Dataset excerpts |
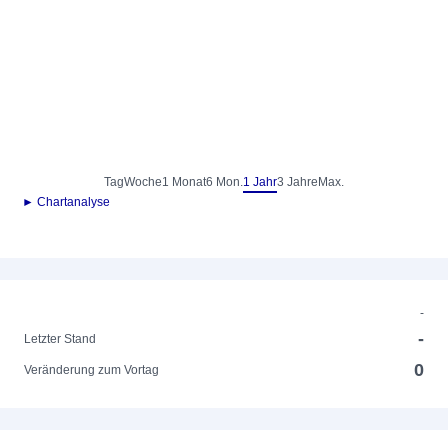
Tag
Woche
1 Monat
6 Mon.
1 Jahr
3 Jahre
Max.
► Chartanalyse
-
-
Letzter Stand
0
Veränderung zum Vortag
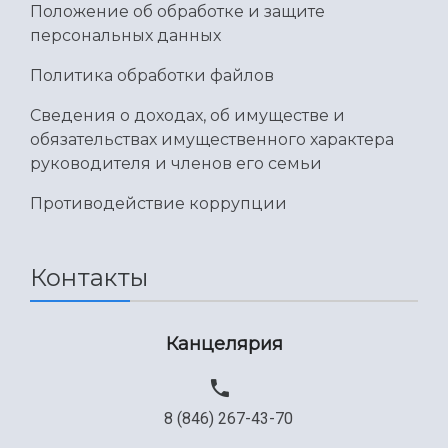
Положение об обработке и защите
Международный межвузовский кампус
персональных данных
Сведения об образовательной организации
Политика обработки файлов
Официальные документы
Сведения о доходах, об имуществе и
обязательствах имущественного характера
руководителя и членов его семьи
Противодействие коррупции
Контакты
Канцелярия
8 (846) 267-43-70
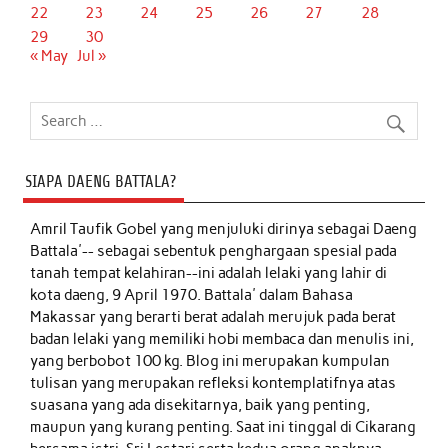
22
23
24
25
26
27
28
29
30
« May
Jul »
SIAPA DAENG BATTALA?
Amril Taufik Gobel
yang menjuluki dirinya sebagai Daeng
Battala'-- sebagai sebentuk penghargaan spesial pada
tanah tempat kelahiran--ini adalah lelaki yang lahir di
kota daeng, 9 April 1970. Battala' dalam Bahasa
Makassar yang berarti berat adalah merujuk pada berat
badan lelaki yang memiliki hobi membaca dan menulis ini,
yang berbobot 100 kg. Blog ini merupakan kumpulan
tulisan yang merupakan refleksi kontemplatifnya atas
suasana yang ada disekitarnya, baik yang penting,
maupun yang kurang penting. Saat ini tinggal di Cikarang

Problem description |
Transcribe every line from the one containing "руководителя и членов его семьи" to the end of the listing, exactly and exclusively. Do not carry any picture over.

Reply to the exercise |
руководителя и членов его семьи
Противодействие коррупции
Контакты
Канцелярия
8 (846) 267-43-70
22
23
24
25
26
27
28
29
30
« May
Jul »
SIAPA DAENG BATTALA?
Amril Taufik Gobel
yang menjuluki dirinya sebagai Daeng
Battala'-- sebagai sebentuk penghargaan spesial pada
tanah tempat kelahiran--ini adalah lelaki yang lahir di
kota daeng, 9 April 1970. Battala' dalam Bahasa
Makassar yang berarti berat adalah merujuk pada berat
badan lelaki yang memiliki hobi membaca dan menulis ini,
yang berbobot 100 kg. Blog ini merupakan kumpulan
tulisan yang merupakan refleksi kontemplatifnya atas
suasana yang ada disekitarnya, baik yang penting,
maupun yang kurang penting. Saat ini tinggal di Cikarang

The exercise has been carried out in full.